Technology alone regularly fails to produce the right connection with human beings -- and yet it’s these emotionally driven individuals that buy products because of the way a brand makes them feel. Technology and human emotion need to work hand in hand to achieve success for your brand.
The process of making a digital ad has become so technology-driven that a machine could do it. This is great for the bean counters as it means less time, fewer people and lower costs.
Automated ads can help brands to be nimble and reactive, enabling them to localize across territories, make changes on-the-fly, and tweak creative based on performance data. Colors and product shots are just a few of the aspects that are changed according to learnings.
Surely though, if the machines keep applying the same sets of learnings, isn’t your creative going to become simply a clone of your competitors -- like a swarm of similar ads served at similar times evoking a similar emotional impact?
Performance collapses and up pops a new algorithmic swarm of similar ads ready to eat maybe not the brains, but certainly the heart, out of brand engagement and association.
The most memorable ads are those that make people feel warm and fuzzy; that challenge prejudiced social norms; that entertain, inspire, amuse or perplex. They need to live in the hearts of consumers long after they have been viewed.
Making an ad using current technology might be easy, but creating one that strikes that all-important meaningful connection between brand and consumer is very difficult. It’s the idea, message, artistic flair and effort that connects.
Human instinct tells us when something feels unnatural, fake, or insincere, and an ad built purely by algorithm might be convenient, but is unlikely to truly engage, engender trust and deliver a lasting positive brand association.
The most effective ads require human intervention at the beginning of the process. Every digital ad campaign should start with a human conversation, not with a data entry field.

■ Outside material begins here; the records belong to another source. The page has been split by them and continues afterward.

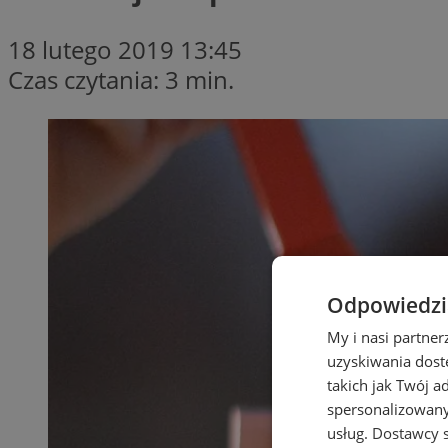
18 lutego 2019 13:45
Czas czytania: 3 min.
Odpowiedzia
My i nasi partne
uzyskiwania dost
takich jak Twój a
spersonalizowanyc
usług.
Dostawcy s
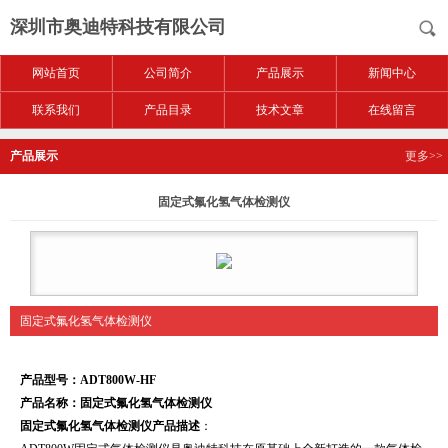
深圳市奥迪特科技有限公司
网站首页
公司简介
产品展示
新闻中心
联系我们
产品目录
技术文章
在线留言
产品展示
更多>>
固定式氟化氢气体检测仪
固定式氟化氢气体检测仪
产品型号：ADT800W-HF
产品名称：
固定式氟化氢气体检测仪
固定式氟化氢气体检测仪
产品描述
：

The uniquely human qualities of creativity, emotion, empathy and intuition that have been vital to all the best ad campaigns cannot yet be replicated by machines -- and who knows if they will ever be. That’s why, in advertising, technology should not be used to replace people, but to save time and resources that can be invested in the creative process and generate key brand and consumer insight.
For example, listening more to brands to understand what they want to say and who they want to say it to is one of the most important aspects of the creative process. Likewise, getting to know your audiences better helps deliver stronger ideas and more effective collaborations that drive deeper, longer-lasting consumer engagement.
As an industry, we have a wealth of highly intelligent and creative talent. This is what brands buy into as much if not more so than the cutting-edge technology we now also have at our disposal. Great campaigns demand great human talent. Technology will never and should never replace this. Instead, it should be seen as a valuable tool to amplify this talent.
In an increasingly automated ‘world, it takes the human touch to really make an impact.